Caught in the net: Characterizing how testicular cancer patients use the internet as an information source
Introduction: Over 70% of Canadians who use the internet search for healthcare information online. This is especially true regarding the young adult population. Testicular cancer is the most commonly diagnosed cancer in men aged 15–29. This study characterizes how testicular cancer patients access healthcare information online, and how this influences their clinical encounters and treatment decisions.
Methods: From June 2018 to January 2019, a survey consisting of 24 open and close-ended questions was distributed to testicular cancer patients at a tertiary cancer center. Survey results were evaluated using mixed methods analysis.
Results: Fifty-nine surveys were distributed, and 44 responses were received. All respondents used the internet regularly and 82% used the internet as a source of information regarding their cancer. The majority followed top hits from Google when selecting websites to view. Frequent topics searched included treatment details and survivorship concerns.
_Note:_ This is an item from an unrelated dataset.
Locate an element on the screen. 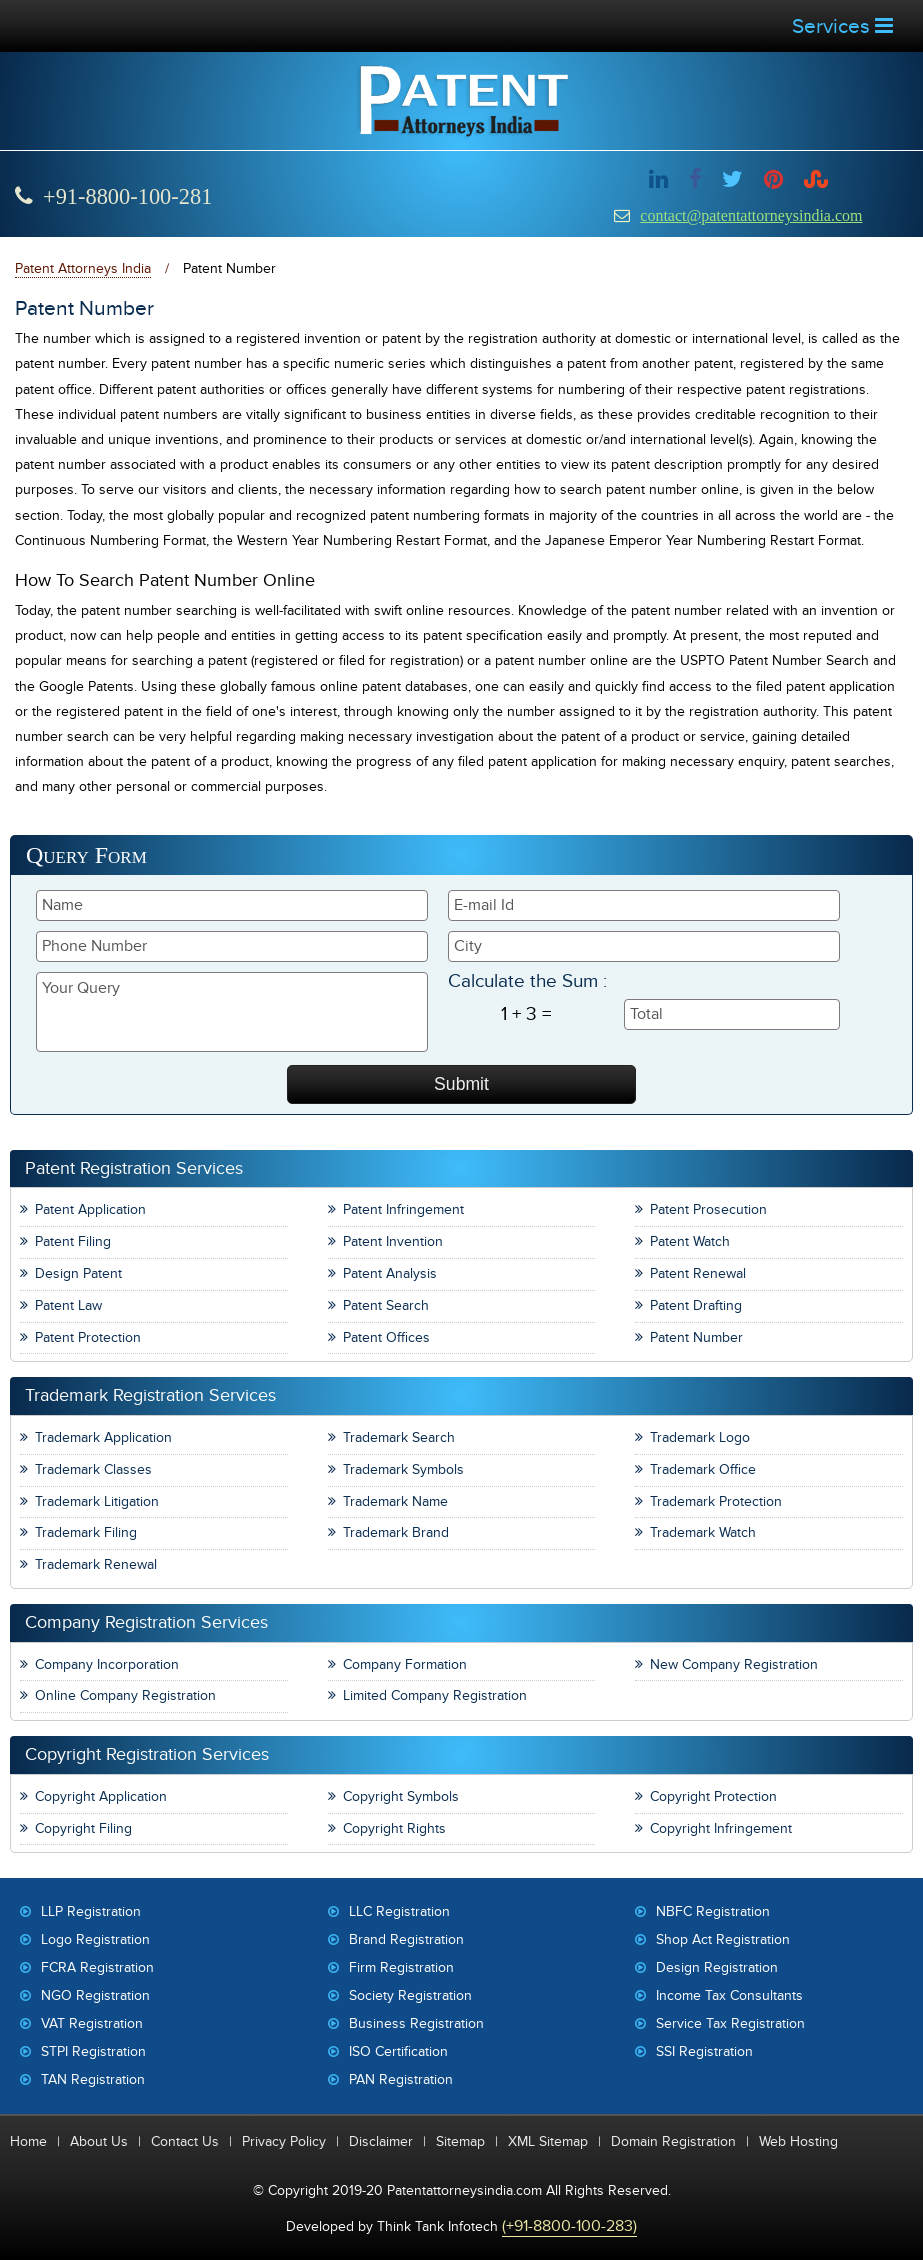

Eighty-nine percent of users found online information easy to understand and 94% found it increased their understanding. For 47% of users, the internet did not influence their clinical consultation nor their treatment decision (53%).
Conclusions: Most testicular cancer patients in this study are regular internet users and use the internet to search for testicular cancer information. Healthcare providers should recognize this and can play important roles in discussing online findings with patients to assess their background knowledge and expectations, as well as providing guidance on selecting credible online resources. The results of this study can be used to improve patient-physician communication and education.